Under the current public sector pay agreement, Building Momentum, public sector workers received a 1 per cent pay increase last year, with a further 1 per cent due this October. Unions triggered a review clause contained within the agreement almost four months ago due to higher-than-expected inflation in 2021 and 2022.

The Government then offered an additional increase of just 2.5 per cent for the 2021-2022 period of the current agreement, which is now under review with the assistance of the WRC.

This was “clearly inadequate when inflation is likely to be at least 9 per cent over that period,” PSC chairman Kevin Callinan said in a letter addressed to the WRC’s director general, Liam Kelly, this week.

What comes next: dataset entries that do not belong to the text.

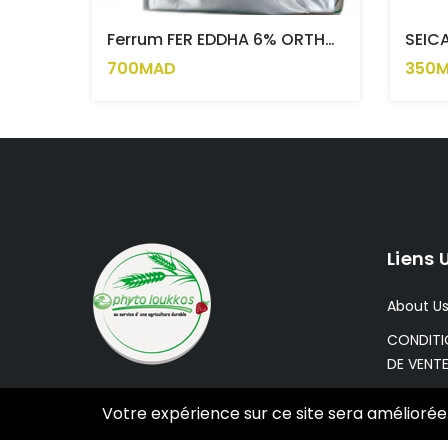
Ferrum FER EDDHA 6% ORTHO ORTHO 4.8%
SEICA
700MAD
350
Liens 
About U
CONDITI
DE VENT
FAQ
Votre expérience sur ce site sera améliorée
Contact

It remained the union’s position the offer “cannot credibly be put to ballots of low and middle-income public servants”.

The PSC “endorsed this position, which cannot change unless the Government’s side is prepared to make an improved offer for 2021-2022″, the letter said.

The PSC also agreed its officers could not credibly reach an agreement about pay in 2023 before the current pay terms of Building Momentum have been reviewed and improved.

Mr Callinan told the WRC that public service unions had expected an improved Government pay offer to be made.

“In common with workers across the economy, public servants were currently bearing the full brunt of large and sustained increases in the cost of home heating, fuel, food, housing, childcare, and many other essentials,” he said.